TextCraft (Recursive Agent)#

A multi-turn recursive-agent recipe on TextCraft, reproducing the design from Recursive Agent Optimization (Gandhi et al., 2026). The agent acts in a stateful crafting environment (Minecraft-style recipes + inventory) and can recursively spawn up to 4 sub-agents in parallel per turn — each shares the parent’s inventory by reference, so their work mutates the same state.

A root TextCraft agent recursively spawning sub-agents that share inventory and report back via finish messages

Recipe: examples/textcraft-recursive-agent/qwen3-4b-recursive/

Workflow class: astraflow/core/workflow/impl/textcraft/workflow.py — registered as recursive_agent.

Results#

Validation accuracy (eval-avg/textcraft_val/avg@1) over a 500-step run. Starting from the base Qwen3-4B-Instruct-2507, the recursive agent climbs from ~41% at the first eval (step 20) to ~80% by step 500, peaking at 85% around step 440 — the team-reward broadcast and shared-inventory spawning are enough to learn the multi-turn crafting policy with no SFT bootstrap.
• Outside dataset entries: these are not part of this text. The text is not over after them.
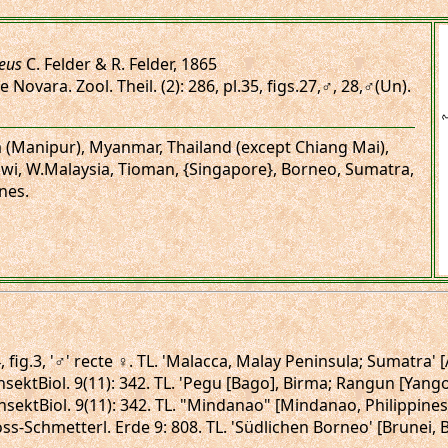
ceus
C. Felder & R. Felder, 1865
 Novara. Zool. Theil. (2): 286, pl.35, figs.27,♂, 28,♂(Un).
ia (Manipur), Myanmar, Thailand (except Chiang Mai),
wi, W.Malaysia, Tioman, {Singapore}, Borneo, Sumatra,
nes.
, fig.3, '♂' recte ♀. TL. 'Malacca, Malay Peninsula; Sumatra'
 InsektBiol. 9(11): 342. TL. 'Pegu [Bago], Birma; Rangun [Yan
 InsektBiol. 9(11): 342. TL. "Mindanao" [Mindanao, Philippine
ross-Schmetterl. Erde 9: 808. TL. 'Südlichen Borneo' [Brunei,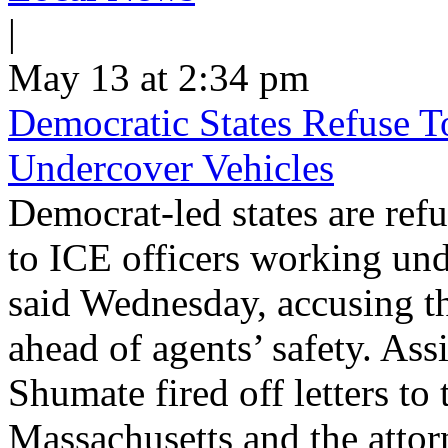
|
May 13 at 2:34 pm
Democratic States Refuse T
Undercover Vehicles
Democrat-led states are refu
to ICE officers working und
said Wednesday, accusing th
ahead of agents’ safety. Ass
Shumate fired off letters t
Massachusetts and the atto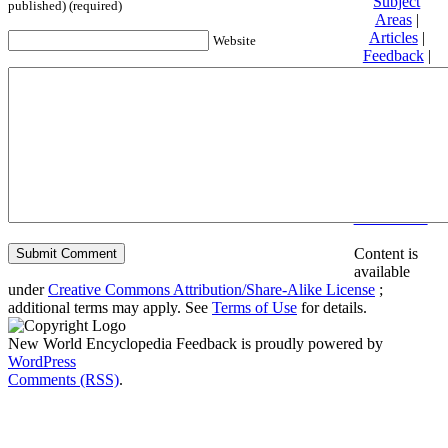
Subject
published) (required)
Areas
|
Articles
|
Website
Feedback
|
Friends and
Affiliates
|
Donate
Privacy
policy
About New
World
Encyclopedia
Disclaimers
Content is
available
under
Creative Commons Attribution/Share-Alike License
;
additional terms may apply. See
Terms of Use
for details.
New World Encyclopedia Feedback is proudly powered by
WordPress
Comments (RSS)
.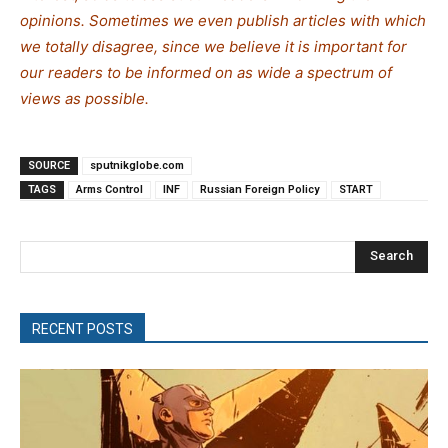
opinions. Sometimes we even publish articles with which
we totally disagree, since we believe it is important for
our readers to be informed on as wide a spe
c
trum of
views as possible.
SOURCE
sputnikglobe.com
TAGS
Arms Control
INF
Russian Foreign Policy
START
Search
RECENT POSTS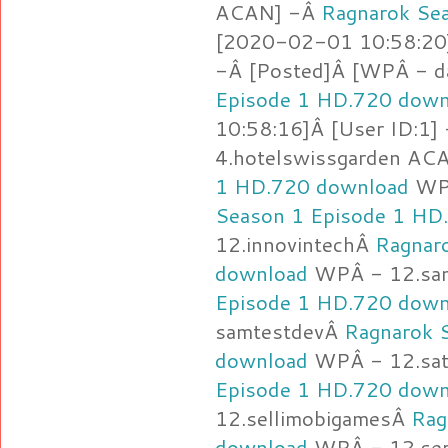
ACAN] -Â
Ragnarok Se
[2020-02-01 10:58:20]
-Â [Posted]Â [WPÂ - d
Episode 1 HD.720 down
10:58:16]Â [User ID:1]
4.hotelswissgarden AC
1 HD.720 download
WPÂ
Season 1 Episode 1 HD
12.innovintechÂ
Ragnar
download
WPÂ - 12.sa
Episode 1 HD.720 down
samtestdevÂ
Ragnarok 
download
WPÂ - 12.sa
Episode 1 HD.720 down
12.sellimobigamesÂ
Rag
download
WPÂ - 12.se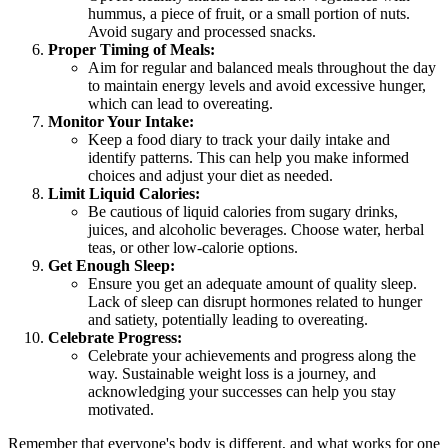
hummus, a piece of fruit, or a small portion of nuts.
Avoid sugary and processed snacks.
Proper Timing of Meals:
Aim for regular and balanced meals throughout the day
to maintain energy levels and avoid excessive hunger,
which can lead to overeating.
Monitor Your Intake:
Keep a food diary to track your daily intake and
identify patterns. This can help you make informed
choices and adjust your diet as needed.
Limit Liquid Calories:
Be cautious of liquid calories from sugary drinks,
juices, and alcoholic beverages. Choose water, herbal
teas, or other low-calorie options.
Get Enough Sleep:
Ensure you get an adequate amount of quality sleep.
Lack of sleep can disrupt hormones related to hunger
and satiety, potentially leading to overeating.
Celebrate Progress:
Celebrate your achievements and progress along the
way. Sustainable weight loss is a journey, and
acknowledging your successes can help you stay
motivated.
Remember that everyone's body is different, and what works for one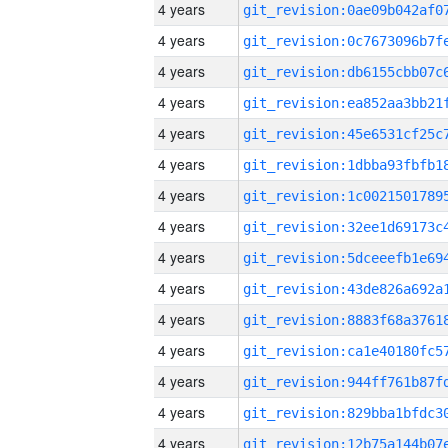
4 years
4 years
4 years
4 years
4 years
4 years
4 years
4 years
4 years
4 years
4 years
4 years
4 years
4 years
4 years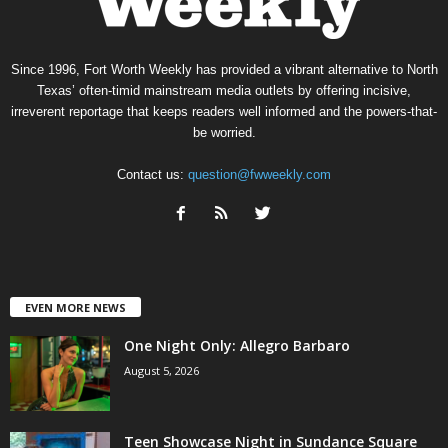
Since 1996, Fort Worth Weekly has provided a vibrant alternative to North
Texas’ often-timid mainstream media outlets by offering incisive,
irreverent reportage that keeps readers well informed and the powers-that-
be worried.
Contact us:
question@fwweekly.com
EVEN MORE NEWS
One Night Only: Allegro Barbaro
August 5, 2026
Teen Showcase Night in Sundance Square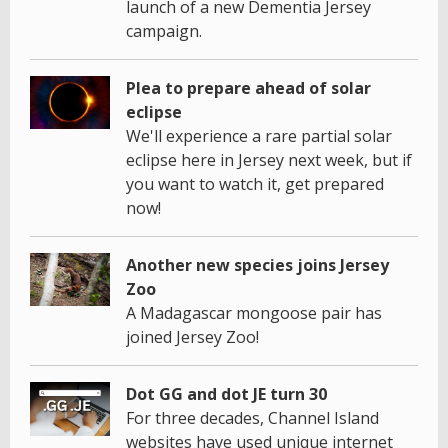
launch of a new Dementia Jersey
campaign.
Plea to prepare ahead of solar
eclipse
We'll experience a rare partial solar
eclipse here in Jersey next week, but if
you want to watch it, get prepared
now!
Another new species joins Jersey
Zoo
A Madagascar mongoose pair has
joined Jersey Zoo!
Dot GG and dot JE turn 30
For three decades, Channel Island
websites have used unique internet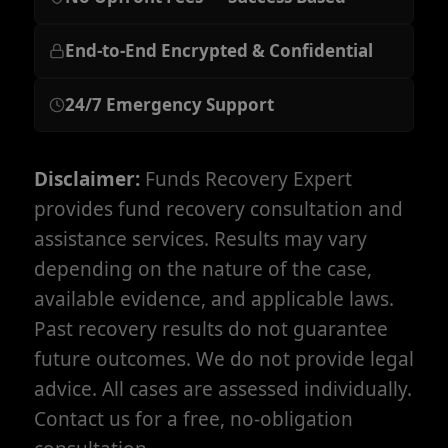
End-to-End Encrypted & Confidential
24/7 Emergency Support
Disclaimer:
Funds Recovery Expert
provides fund recovery consultation and
assistance services. Results may vary
depending on the nature of the case,
available evidence, and applicable laws.
Past recovery results do not guarantee
future outcomes. We do not provide legal
advice. All cases are assessed individually.
Contact us for a free, no-obligation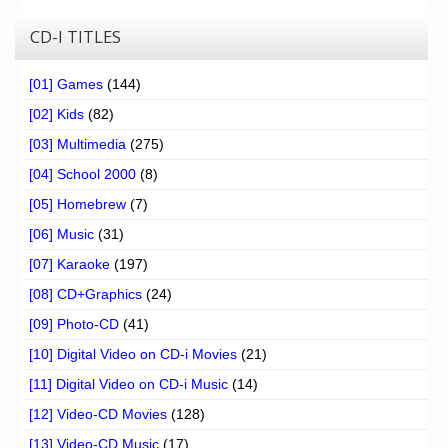
CD-I TITLES
[01] Games
(144)
[02] Kids
(82)
[03] Multimedia
(275)
[04] School 2000
(8)
[05] Homebrew
(7)
[06] Music
(31)
[07] Karaoke
(197)
[08] CD+Graphics
(24)
[09] Photo-CD
(41)
[10] Digital Video on CD-i Movies
(21)
[11] Digital Video on CD-i Music
(14)
[12] Video-CD Movies
(128)
[13] Video-CD Music
(17)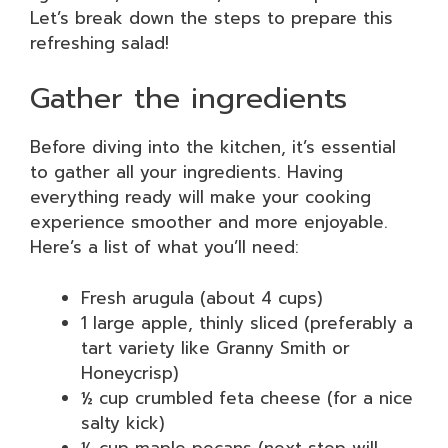
Let’s break down the steps to prepare this
refreshing salad!
Gather the ingredients
Before diving into the kitchen, it’s essential
to gather all your ingredients. Having
everything ready will make your cooking
experience smoother and more enjoyable.
Here’s a list of what you’ll need:
Fresh arugula (about 4 cups)
1 large apple, thinly sliced (preferably a
tart variety like Granny Smith or
Honeycrisp)
½ cup crumbled feta cheese (for a nice
salty kick)
½ cup maple pecans (next step will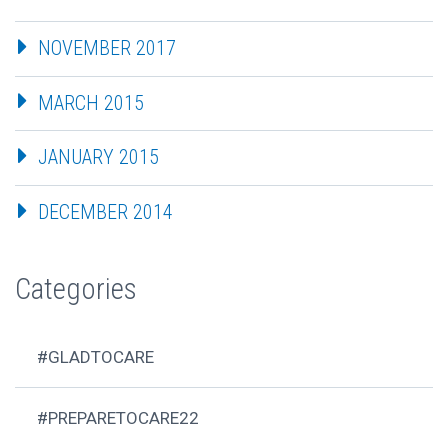
NOVEMBER 2017
MARCH 2015
JANUARY 2015
DECEMBER 2014
Categories
#GLADTOCARE
#PREPARETOCARE22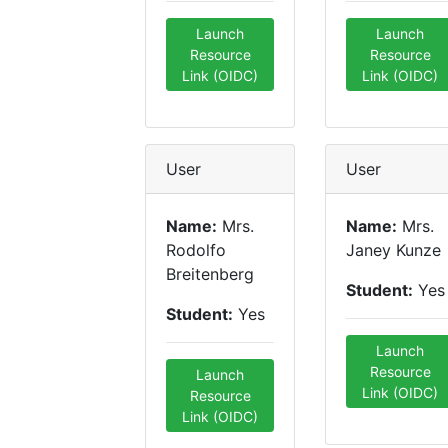
Launch
Launch
Resource
Resource
Link (OIDC)
Link (OIDC)
User
User
Name:
Mrs.
Name:
Mrs.
Rodolfo
Janey Kunze
Breitenberg
Student:
Yes
Student:
Yes
Launch
Resource
Launch
Link (OIDC)
Resource
Link (OIDC)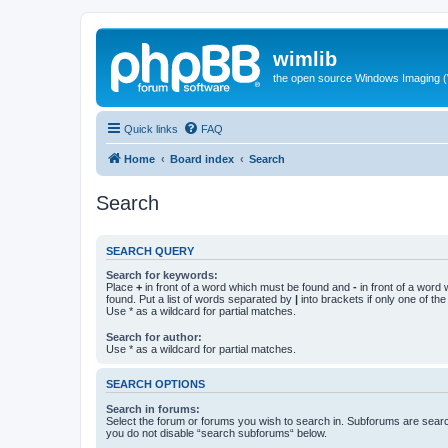
wimlib
the open source Windows Imaging (
Quick links
FAQ
Home
Board index
Search
Search
SEARCH QUERY
Search for keywords:
Place
+
in front of a word which must be found and
-
in front of a word
found. Put a list of words separated by
|
into brackets if only one of th
Use * as a wildcard for partial matches.
Search for author:
Use * as a wildcard for partial matches.
SEARCH OPTIONS
Search in forums:
Select the forum or forums you wish to search in. Subforums are searc
you do not disable “search subforums“ below.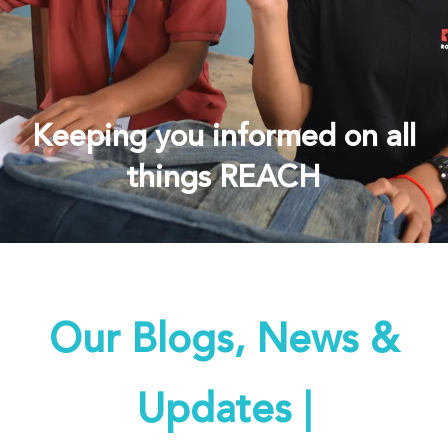
Keeping you informed on all
things REACH
Our Blogs, News &
Updates |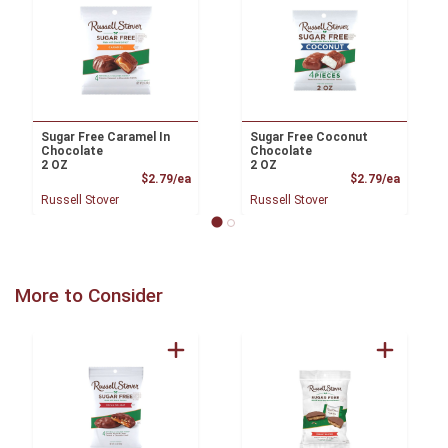
Sugar Free Caramel In
Sugar Free Coconut
Chocolate
Chocolate
2 OZ
2 OZ
Product Price
Product
$2.79/ea
$2.79/ea
Russell Stover
Russell Stover
More to Consider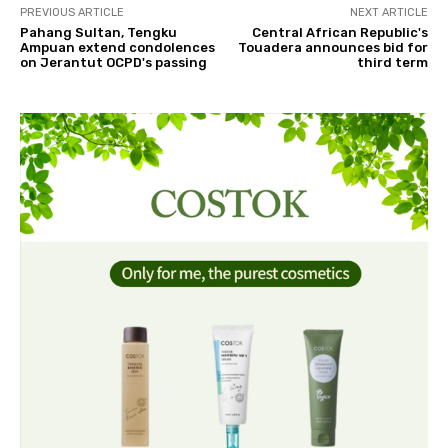
PREVIOUS ARTICLE
NEXT ARTICLE
Pahang Sultan, Tengku
Central African Republic's
Ampuan extend condolences
Touadera announces bid for
on Jerantut OCPD's passing
third term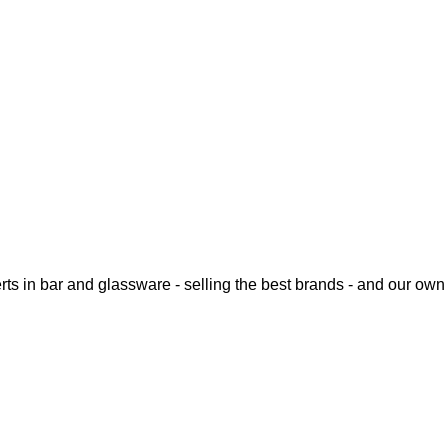
rts in bar and glassware - selling the best brands - and our o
TextCraft validation accuracy (avg@1) rising from 41% to ~80% over 500 training steps

Run#

One-time prep (synthesizes 1000 train + 100 val tasks locally from the bundled recipe DB; no network required):

# Generated automatically on first launch; or force-regenerate:
python -c "from astraflow.dataflow.dataset.textcraft import download_dataset; download_dataset()"

Pre-fetch the model (one-time, ~8 GB):

huggingface-cli download Qwen/Qwen3-4B-Instruct-2507

Run:

bash examples/textcraft-recursive-agent/qwen3-4b-recursive/scripts/run_qwen3-4b-recursive.sh

How it works#

Tool-call protocol#

Each turn the model emits exactly one action block:

<action type="get_info">{"items": ["stick", "oak_planks"]}</action>
<action type="view_inventory">{}</action>
<action type="craft">{"ingredients": {"oak_log": 1}, "target": ["oak_planks", 4]}</action>
<action type="spawn">{"subtasks": [
  {"targets": {"oak_planks": 16}, "max_steps": 8},
  {"targets": {"stick": 8}, "max_steps": 5}
]}</action>
<action type="finish">{"message": "crafted 4 wooden_pickaxe"}</action>

We use an XML/JSON action surface (rather than executable code) because SGLang runs with --skip-tokenizer-init (can’t do string-stop) and we want zero sandbox infrastructure. Base Qwen3 reads the format from the system prompt with no SFT bootstrap needed.

Stateful environment#

TextCraftEnv holds a mutable inventory: dict[str, int] and a shared read-only recipe database (~860 Minecraft recipes bundled in astraflow/core/workflow/impl/textcraft/recipes/).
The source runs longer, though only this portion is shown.